This article was published in Australian Dictionary of Biography, Volume 1, (MUP), 1966

James Erskine Calder (1808-1882), surveyor, was born on 8 June 1808 at Great Marlow, Buckinghamshire, England, ninth of eleven children of Alexander Calder, quartermaster at the Royal Military College. He was educated at village schools and in 1822-26 at the college after it had moved to Sandhurst. He then joined the Ordnance Survey in England, and his interest in this work led his father to seek from the Colonial Office an appointment for him at the Swan River settlement or in some other colony. Calder was offered and accepted appointment as assistant surveyor in Van Diemen's Land on 5 June 1829. A month later he sailed in the Thames for Hobart Town, at half pay on the voyage. On 21 November he took up his position at full pay under the surveyor-general, Edward Dumaresq.

Calder became one of the colony's most distinguished early surveyors. Big of frame, with a strong physique, he was tireless in the bush, drove himself hard and quickly won repute for tackling difficult tasks. In May 1831 while in the Huon Valley he made a ten-day exploratory trip up the river with Alexander McKay whom he regarded highly and took on several later expeditions. Next year between 1 April and 30 September in a severe winter when fifty-eight days of snow and rain were recorded, Calder measured fifty-four town and sub-lots, a total of 48,932 acres (19,802 ha), investigating old boundaries round Sandy Bay and Brown's River. One of the best examples of his exacting work was the track he cut across the mountains in preparation for Lieutenant-Governor Sir John Franklin's proposed expedition to Macquarie Harbour. In his typical manner, as soon as Calder got permission to take the road where he liked, he 'stuck at nothing but went straight ahead like a rhinoceros well knowing that no-one except our old dare-devil Governor would ever travel over it … so I took it up and down hills nearly as high and no less steep than the Dromedary'. Calder left Hobart with seven men in November 1840 and began work at Marlboro' on a bridle track. It went past Lake St Clair towards the south-west coast through country that he thought worthy of extensive draining, 'a favourable scene for the Employment of newly arriving Convicts'. By March 1841 the party was within thirteen miles (21 km) of the Gordon River, in mountainous country 'presenting some insurmountable impediments to progress'. Failing Macquarie Harbour as an outlet, Calder recommended Port Davey as the terminal, reporting that although his own knowledge of the area did not extend beyond the Arthur Range, McKay had vouched for the way being open. When Sir John and Lady Jane Franklin made their overland journey in 1842 it is improbable that they would have reached the Gordon River without Calder's assistance. The journey should have taken eight days but took twenty-one; persistent bad weather flooded rivers and turned plains into swamps, while food shortages added to Calder's troubles. In back-tracking to depots for supplies he once travelled 48 miles (77 km) in 54 hours bringing a return load of 80 pounds (36 kg), at the same time cutting a section of new track and securing bridges.

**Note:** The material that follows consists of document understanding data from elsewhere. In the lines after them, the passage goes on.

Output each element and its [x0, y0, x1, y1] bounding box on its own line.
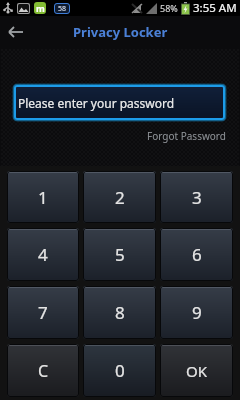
staticText: OK [186, 361, 208, 381]
staticText: Privacy Locker [73, 23, 168, 41]
button[interactable]: 1 [7, 171, 79, 223]
button[interactable]: 5 [83, 228, 156, 281]
button[interactable]: 6 [160, 228, 233, 281]
staticText: 6 [192, 243, 202, 266]
staticText: 9 [192, 301, 202, 324]
staticText: 58% [160, 2, 178, 14]
button[interactable]: Forgot Password [147, 129, 226, 143]
button[interactable]: 7 [7, 286, 79, 339]
staticText: 1 [38, 186, 48, 209]
button[interactable]: 0 [83, 344, 156, 397]
staticText: 0 [115, 359, 125, 382]
button[interactable]: Please enter your password [14, 85, 225, 120]
button[interactable]: 4 [7, 228, 79, 281]
staticText: 8 [115, 301, 125, 324]
button[interactable]: 8 [83, 286, 156, 339]
button[interactable]: 2 [83, 171, 156, 223]
button[interactable]: C [7, 344, 79, 397]
staticText: 5 [115, 243, 125, 266]
staticText: 58 [58, 4, 67, 14]
button[interactable]: OK [160, 344, 233, 397]
button[interactable] [0, 16, 32, 48]
staticText: 4 [38, 243, 48, 266]
staticText: 3 [192, 186, 202, 209]
staticText: Please enter your password [18, 95, 175, 111]
staticText: C [38, 360, 49, 382]
staticText: m [36, 2, 45, 14]
button[interactable]: 9 [160, 286, 233, 339]
staticText: 2 [115, 186, 125, 209]
button[interactable]: 3 [160, 171, 233, 223]
staticText: 3:55 AM [193, 0, 237, 16]
staticText: 7 [38, 301, 48, 324]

By a special licence issued on 8 January 1838 Calder had married Elizabeth Margaret, daughter of Richard Pybus of Bruny Island. After his marriage Calder's field-work continued, but his duties became 'much more of a special than of an ordinary nature', as he was given tasks that required much discrimination. In 1834 he had carried out a survey of Maria Island and submitted a comprehensive report on it. Now his reports became more numerous and varied. By 1851 he had submitted some 130 official reports, many of them leading to new legislation. However, the long years of arduous work and exposure ruined his constitution; he was attacked by rheumatism, and became largely tied to office work. In 1852 his wife became very ill and he had to take leave for eighteen months on half-pay.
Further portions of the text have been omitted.